───── Records shown

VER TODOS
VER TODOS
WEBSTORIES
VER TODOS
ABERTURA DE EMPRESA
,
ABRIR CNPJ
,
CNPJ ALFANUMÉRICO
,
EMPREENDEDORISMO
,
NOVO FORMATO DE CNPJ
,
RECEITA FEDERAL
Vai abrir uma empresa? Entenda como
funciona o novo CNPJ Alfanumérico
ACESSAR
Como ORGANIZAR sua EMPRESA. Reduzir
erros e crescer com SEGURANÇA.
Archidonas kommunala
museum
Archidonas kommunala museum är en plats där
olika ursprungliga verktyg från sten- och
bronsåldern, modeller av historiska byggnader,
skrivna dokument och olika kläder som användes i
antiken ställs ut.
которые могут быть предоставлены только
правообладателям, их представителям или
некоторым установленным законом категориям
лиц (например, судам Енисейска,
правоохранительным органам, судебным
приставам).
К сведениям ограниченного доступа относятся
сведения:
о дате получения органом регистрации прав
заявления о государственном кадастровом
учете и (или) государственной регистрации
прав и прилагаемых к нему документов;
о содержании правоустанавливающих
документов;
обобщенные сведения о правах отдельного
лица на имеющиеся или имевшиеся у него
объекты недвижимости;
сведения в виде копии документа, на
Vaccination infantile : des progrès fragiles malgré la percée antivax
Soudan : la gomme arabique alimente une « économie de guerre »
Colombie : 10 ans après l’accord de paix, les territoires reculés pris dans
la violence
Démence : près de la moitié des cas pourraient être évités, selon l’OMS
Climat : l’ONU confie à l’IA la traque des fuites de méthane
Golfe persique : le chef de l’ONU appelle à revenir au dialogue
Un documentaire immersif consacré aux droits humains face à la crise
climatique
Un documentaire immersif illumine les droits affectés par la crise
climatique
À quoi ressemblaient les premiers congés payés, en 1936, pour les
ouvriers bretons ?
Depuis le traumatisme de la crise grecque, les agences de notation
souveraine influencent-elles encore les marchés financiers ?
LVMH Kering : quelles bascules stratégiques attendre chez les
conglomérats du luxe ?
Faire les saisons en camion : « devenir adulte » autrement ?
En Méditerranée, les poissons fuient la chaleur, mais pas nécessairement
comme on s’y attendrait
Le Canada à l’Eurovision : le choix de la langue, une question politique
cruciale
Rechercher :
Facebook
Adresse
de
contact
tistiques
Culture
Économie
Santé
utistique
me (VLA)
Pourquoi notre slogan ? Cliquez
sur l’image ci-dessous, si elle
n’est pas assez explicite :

──────────
───── Records shown

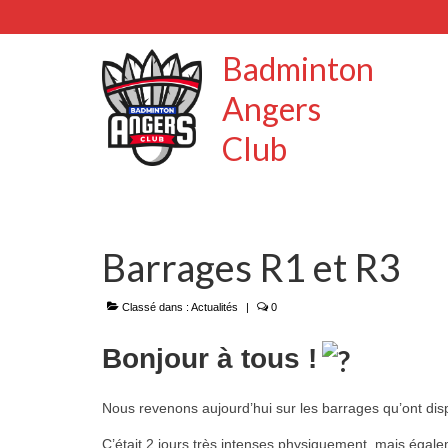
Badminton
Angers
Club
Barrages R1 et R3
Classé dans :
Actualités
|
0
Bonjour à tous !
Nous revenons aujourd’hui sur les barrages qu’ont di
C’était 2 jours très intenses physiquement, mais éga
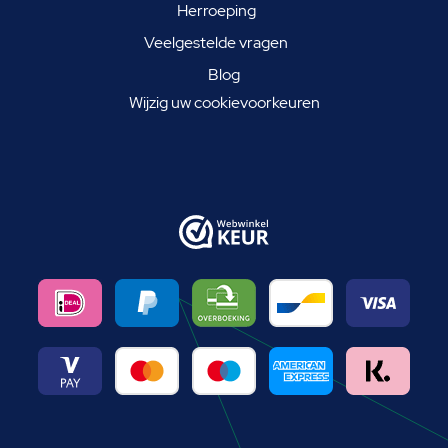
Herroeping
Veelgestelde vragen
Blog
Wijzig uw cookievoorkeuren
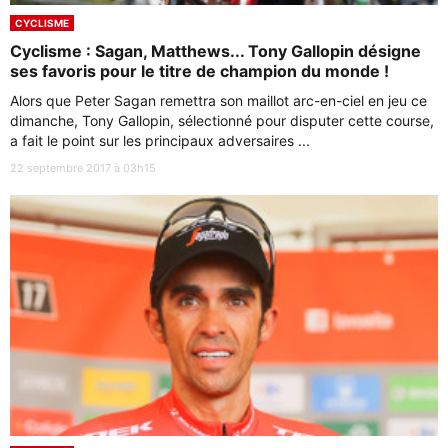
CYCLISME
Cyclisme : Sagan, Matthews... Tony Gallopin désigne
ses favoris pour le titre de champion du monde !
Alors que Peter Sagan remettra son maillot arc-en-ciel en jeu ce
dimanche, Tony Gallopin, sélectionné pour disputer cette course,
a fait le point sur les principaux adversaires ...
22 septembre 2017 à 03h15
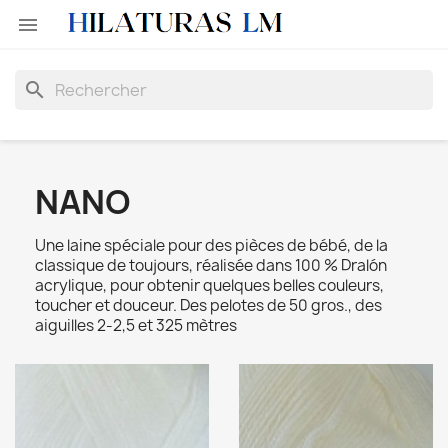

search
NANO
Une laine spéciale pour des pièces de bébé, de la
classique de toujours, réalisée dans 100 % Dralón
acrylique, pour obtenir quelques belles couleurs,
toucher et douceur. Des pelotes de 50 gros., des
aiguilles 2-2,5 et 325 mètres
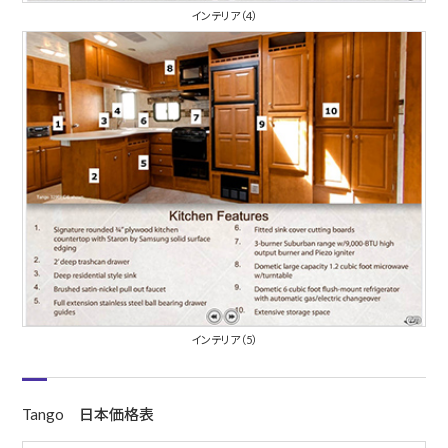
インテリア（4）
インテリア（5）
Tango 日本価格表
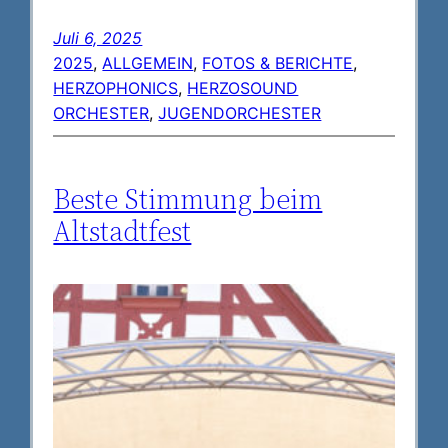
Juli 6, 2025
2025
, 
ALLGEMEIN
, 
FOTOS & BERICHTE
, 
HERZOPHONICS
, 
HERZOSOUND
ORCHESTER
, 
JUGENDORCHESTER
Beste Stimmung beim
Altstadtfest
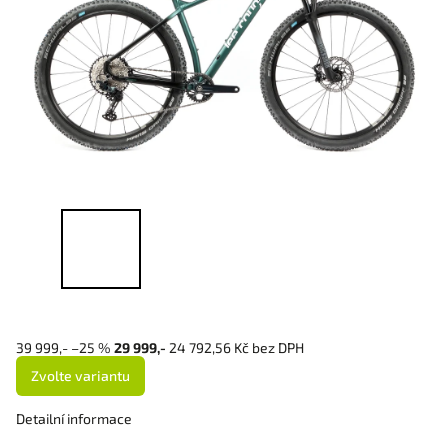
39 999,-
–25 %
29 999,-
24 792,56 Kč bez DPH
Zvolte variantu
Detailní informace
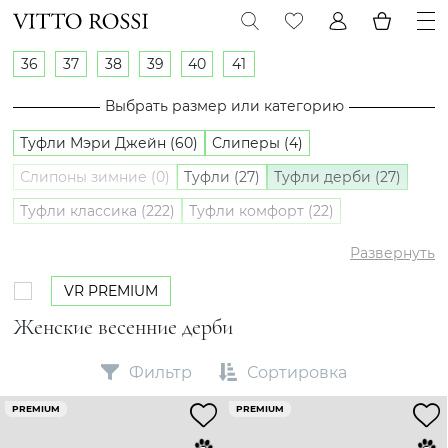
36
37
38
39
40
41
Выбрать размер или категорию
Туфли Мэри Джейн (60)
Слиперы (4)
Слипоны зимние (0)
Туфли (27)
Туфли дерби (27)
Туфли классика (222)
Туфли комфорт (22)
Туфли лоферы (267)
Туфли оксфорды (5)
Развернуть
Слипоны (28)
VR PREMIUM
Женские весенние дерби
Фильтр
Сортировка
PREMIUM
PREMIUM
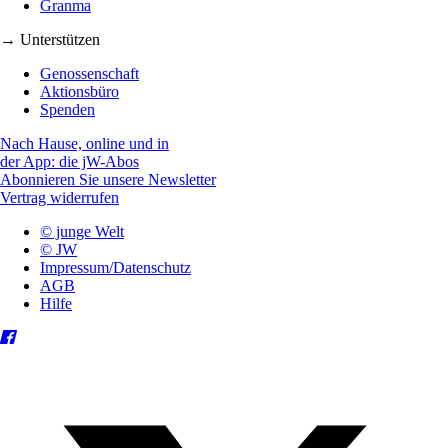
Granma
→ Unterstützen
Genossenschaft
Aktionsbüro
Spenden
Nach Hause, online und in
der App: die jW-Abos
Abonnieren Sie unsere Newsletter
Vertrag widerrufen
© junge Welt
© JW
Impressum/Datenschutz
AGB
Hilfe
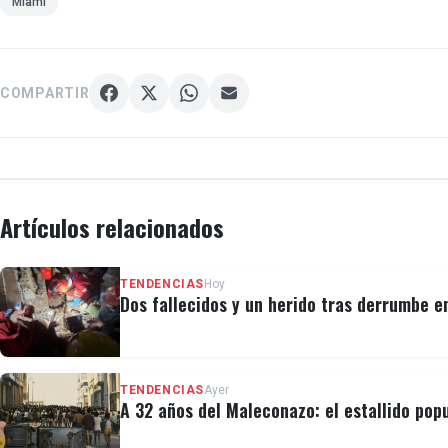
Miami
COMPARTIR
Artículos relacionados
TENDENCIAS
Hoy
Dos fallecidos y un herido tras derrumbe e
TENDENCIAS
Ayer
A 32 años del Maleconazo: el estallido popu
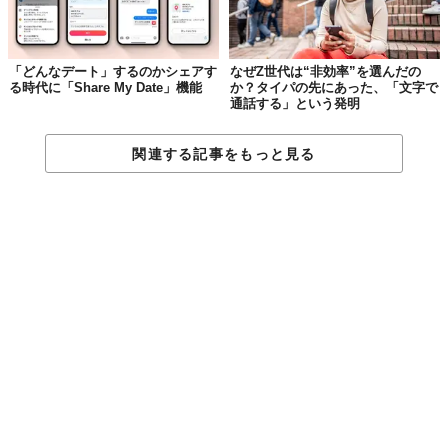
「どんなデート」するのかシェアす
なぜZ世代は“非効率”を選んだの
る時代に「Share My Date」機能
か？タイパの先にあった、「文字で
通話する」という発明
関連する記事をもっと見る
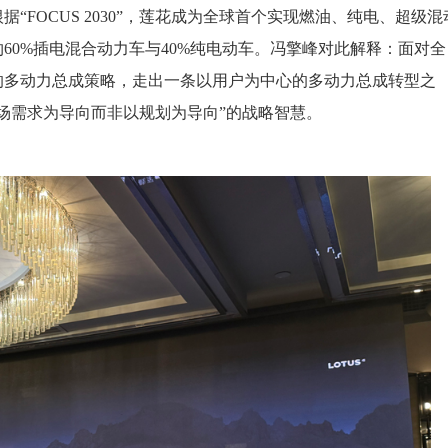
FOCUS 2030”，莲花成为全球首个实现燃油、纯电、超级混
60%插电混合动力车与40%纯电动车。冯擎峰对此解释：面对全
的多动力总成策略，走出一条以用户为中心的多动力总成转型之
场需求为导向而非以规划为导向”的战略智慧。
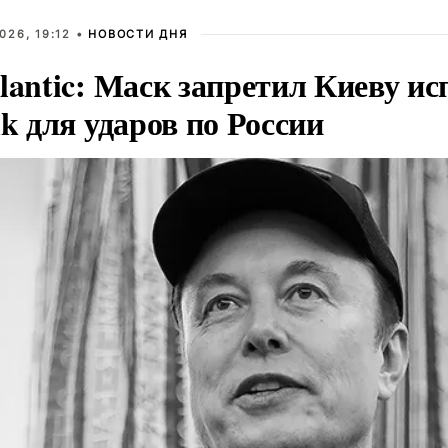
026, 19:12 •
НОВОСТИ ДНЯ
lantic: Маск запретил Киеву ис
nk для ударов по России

──────────
───── Records shown

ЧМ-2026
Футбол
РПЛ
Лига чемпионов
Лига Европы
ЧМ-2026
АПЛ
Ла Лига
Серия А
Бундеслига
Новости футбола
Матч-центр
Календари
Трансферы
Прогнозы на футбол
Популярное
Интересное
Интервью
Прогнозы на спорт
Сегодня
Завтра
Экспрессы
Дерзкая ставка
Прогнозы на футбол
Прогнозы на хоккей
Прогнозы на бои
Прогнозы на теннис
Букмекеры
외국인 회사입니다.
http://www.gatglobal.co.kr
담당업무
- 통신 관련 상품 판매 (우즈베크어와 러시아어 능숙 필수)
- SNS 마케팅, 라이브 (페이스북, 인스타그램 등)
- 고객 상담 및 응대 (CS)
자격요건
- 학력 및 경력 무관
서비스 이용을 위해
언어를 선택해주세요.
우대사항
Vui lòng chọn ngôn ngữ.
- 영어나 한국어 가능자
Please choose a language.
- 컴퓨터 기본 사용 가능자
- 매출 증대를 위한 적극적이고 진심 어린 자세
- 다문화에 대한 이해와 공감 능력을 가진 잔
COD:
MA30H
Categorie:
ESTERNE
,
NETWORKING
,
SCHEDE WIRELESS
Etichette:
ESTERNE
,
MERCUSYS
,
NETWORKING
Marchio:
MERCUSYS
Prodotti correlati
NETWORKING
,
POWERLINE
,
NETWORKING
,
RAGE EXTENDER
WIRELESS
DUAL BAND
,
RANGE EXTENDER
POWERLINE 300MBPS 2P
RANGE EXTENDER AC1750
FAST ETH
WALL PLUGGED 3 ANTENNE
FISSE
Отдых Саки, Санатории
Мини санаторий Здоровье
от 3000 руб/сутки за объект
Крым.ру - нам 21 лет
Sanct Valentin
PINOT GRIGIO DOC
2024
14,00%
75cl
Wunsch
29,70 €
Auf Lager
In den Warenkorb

──────────

_Assignment_.
Looking back over the data above, restate word for word the lines that begin at the line with "Golfe persique : le" and end at the line with "n’est pas assez", inclusive.

_Completed task_.
Golfe persique : le chef de l’ONU appelle à revenir au dialogue
Un documentaire immersif consacré aux droits humains face à la crise
climatique
Un documentaire immersif illumine les droits affectés par la crise
climatique
À quoi ressemblaient les premiers congés payés, en 1936, pour les
ouvriers bretons ?
Depuis le traumatisme de la crise grecque, les agences de notation
souveraine influencent-elles encore les marchés financiers ?
LVMH Kering : quelles bascules stratégiques attendre chez les
conglomérats du luxe ?
Faire les saisons en camion : « devenir adulte » autrement ?
En Méditerranée, les poissons fuient la chaleur, mais pas nécessairement
comme on s’y attendrait
Le Canada à l’Eurovision : le choix de la langue, une question politique
cruciale
Rechercher :
Facebook
Adresse
de
contact
tistiques
Culture
Économie
Santé
utistique
me (VLA)
Pourquoi notre slogan ? Cliquez
sur l’image ci-dessous, si elle
n’est pas assez explicite :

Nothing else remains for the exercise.